Die zivilisierte Welt

Vielleicht die klarste Definition von Zivilisation: Anerkennung von Macht, die sich zuvor nicht als Gewalt hat beweisen müssen.

Glück des Alters

Auch das Glück des Alters stellt vor eine Wahl: Selber gesund zu sein, so dass man den kranken Freunden links und rechts mit Tat und Kraft zur Seite stehen kann; oder selber krank zu sein und sich daran zu erfreuen, dass links und rechts Freunde stehen, die einem zur gefälligen Stärkung nicht von der Seite weichen.

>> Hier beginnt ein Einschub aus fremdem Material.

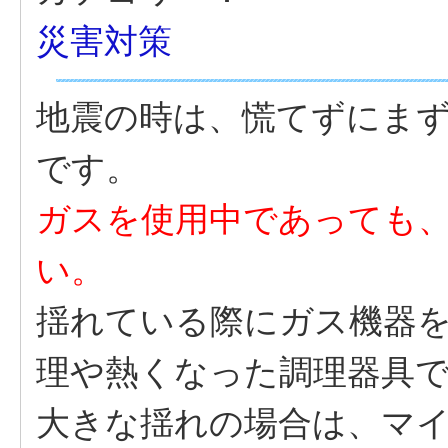
災害対策
地震の時は、慌てずにま
です。
ガスを使用中であっても
い。
揺れている際にガス機器
理や熱くなった調理器具
大きな揺れの場合は、マ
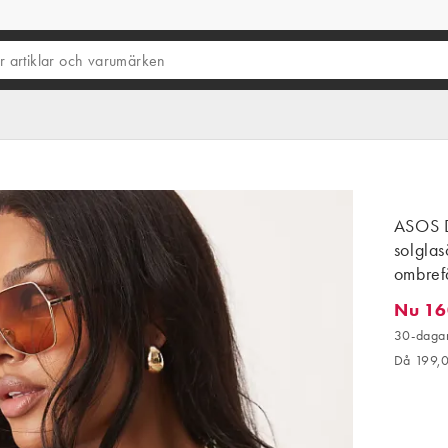
ASOS D
solglas
ombref
Nu 16
Nu 160,
30-dagar
Då 199,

Was schöner ist? Von Maladen nichts hören und die Malaisen nicht spüren zu müssen.

Rücksicht

Das Wort „Rücksicht“ täuscht, weil es als Haltung genommen wird, in der das Auge sich aufmerksam engagiert. Stattdessen sollte diese Geste akustisch genommen werden. Sie ist die Anerkennung des stillschweigenden Anspruchs, den inneren Fluchtort von Menschen unangetastet zu lassen, der durch Lärm, Geschwätz oder Wichtigtuerei als letztes Seelenasyl bedroht ist.

Hässliche Wahrheit

Es gibt Sätze, die sind zu wahr, um schön zu sein.

Stärken und Schwächen

Nicht ihre Stärke macht Menschen gefährlich, sondern Verlegenheiten, Peinlichkeit, Scham, Niederlagen. Die Größe der Ohnmacht bestimmt das Ausmaß ihrer Unberechenbarkeit.

Die Weltfremdheit des Dünkels

Dünkel entsteht, wenn das Denken sich für so überlegen hält, dass es seine Weltfremdheit noch als Vorzug unter die Leute bringen will.

Mitten im Sturm

In politisch stürmischen Zeiten kann gesellschaftlicher Stillstand, über den alle Welt sich aufregt, den Anschein erwecken, als sei da jemand besonders standhaft. Sich nicht umwerfen zu lassen ist nicht einmal ein schaler Ersatztitel für den, der Umwerfendes angekündigt hatte. Beharrlichkeit kann von beidem künden: von Prinzipientreue wie vom Starrsinn.